At AUREIN, we believe that an informed customer is a better customer. Understanding what’s in your skincare — and why — helps you build a routine that genuinely works for your skin, rather than one built on trends and marketing claims.
Here’s a closer look at the key ingredients across our range, and the science behind why we chose them.
Ethyl Ascorbic Acid — Vitamin C, Stabilised
Vitamin C is one of the most well-researched brightening and antioxidant ingredients in skincare. The challenge has always been stability — traditional L-Ascorbic Acid oxidises quickly, turning products orange and reducing their effectiveness before they reach your skin.
We use Ethyl Ascorbic Acid instead. It’s a stabilised ester form of Vitamin C that converts to active ascorbic acid on the skin, delivering the same brightening, collagen-supporting, and antioxidant benefits without the instability. At 15%, it’s a working concentration — not a token amount.
Salicylic Acid + Azelaic Acid — The Clarity Combination
For congested, breakout-prone skin, these two actives complement each other exceptionally well. Salicylic Acid is oil-soluble, meaning it can penetrate into the pore lining to dissolve the sebum and debris that cause blackheads and breakouts. Azelaic Acid works at the surface and follicle level simultaneously — reducing post-breakout pigmentation, calming redness, and gently inhibiting the bacteria associated with acne, all with an excellent tolerability profile.
Together, they cover the full cycle of congestion: prevention, clearing, and recovery.
Ceramides — The Barrier Blueprint
Ceramides are lipid molecules that make up approximately 50% of the skin’s outer barrier. They act like the mortar between bricks — holding skin cells together and preventing transepidermal water loss. When ceramide levels drop (through ageing, harsh cleansing, or over-exfoliation), the barrier weakens, leading to dryness, sensitivity, and increased reactivity.
Our Dew Barrier Moisturiser includes both Ceramide NP and Ceramide AP — two of the most structurally significant ceramide types — alongside Squalane, which replenishes the lipid component of the barrier without occluding pores.

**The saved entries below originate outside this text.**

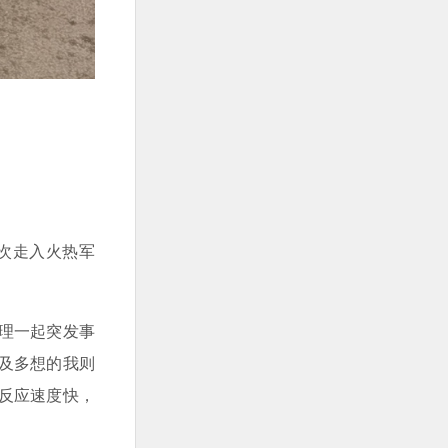
次走入火热军
理一起突发事
及多想的我则
反应速度快，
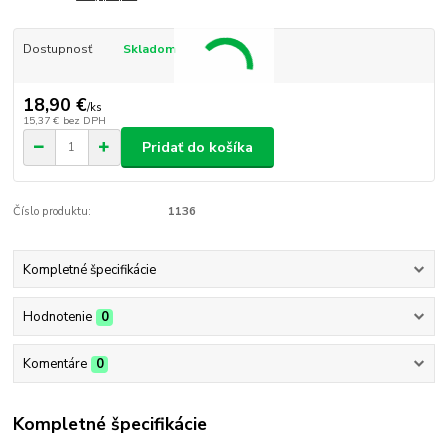
Dostupnosť
Skladom
18,90 €
/
ks
15,37 €
bez DPH
Pridať do košíka
Číslo produktu:
1136
Kompletné špecifikácie
Hodnotenie
0
Komentáre
0
Kompletné špecifikácie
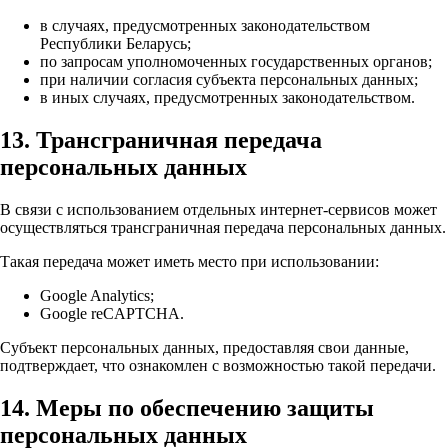
в случаях, предусмотренных законодательством
Республики Беларусь;
по запросам уполномоченных государственных органов;
при наличии согласия субъекта персональных данных;
в иных случаях, предусмотренных законодательством.
13. Трансграничная передача
персональных данных
В связи с использованием отдельных интернет-сервисов может
осуществляться трансграничная передача персональных данных.
Такая передача может иметь место при использовании:
Google Analytics;
Google reCAPTCHA.
Субъект персональных данных, предоставляя свои данные,
подтверждает, что ознакомлен с возможностью такой передачи.
14. Меры по обеспечению защиты
персональных данных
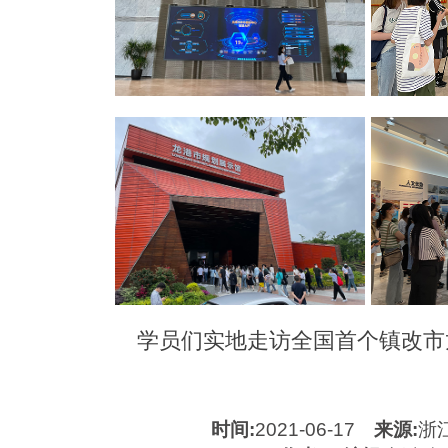
学员们实地走访全国首个镇改市龙
时间:
2021-06-17
来源:
浙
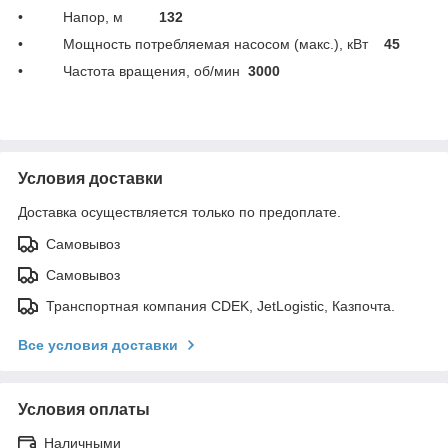
• Напор, м
132
• Мощность потребляемая насосом (макс.), кВт
45
• Частота вращения, об/мин
3000
Условия доставки
Доставка осуществляется только по предоплате.
Самовывоз
Самовывоз
Транспортная компания CDEK, JetLogistic, Казпочта.
Все условия доставки
Условия оплаты
Наличными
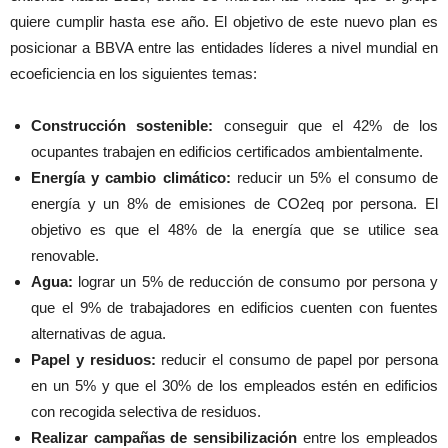
quiere cumplir hasta ese año. El objetivo de este nuevo plan es
posicionar a BBVA entre las entidades líderes a nivel mundial en
ecoeficiencia en los siguientes temas:
Construcción sostenible:
conseguir que el 42% de los
ocupantes trabajen en edificios certificados ambientalmente.
Energía y cambio climático:
reducir un 5% el consumo de
energía y un 8% de emisiones de CO2eq por persona. El
objetivo es que el 48% de la energía que se utilice sea
renovable.
Agua:
lograr un 5% de reducción de consumo por persona y
que el 9% de trabajadores en edificios cuenten con fuentes
alternativas de agua.
Papel y residuos:
reducir el consumo de papel por persona
en un 5% y que el 30% de los empleados estén en edificios
con recogida selectiva de residuos.
Realizar campañas de sensibilización
entre los empleados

Niacinamide — The Multitasker
Niacinamide (Vitamin B3) appears across our range for good reason. It is one of the most versatile and well-tolerated actives in skincare, with peer-reviewed evidence for reducing hyperpigmentation, strengthening the barrier, regulating sebum, minimising pore appearance, and calming visible redness. It also works well alongside virtually every other active, making it an ideal supporting ingredient.
We use it at 2–5% depending on the product — always at a concentration that contributes meaningfully to the formula.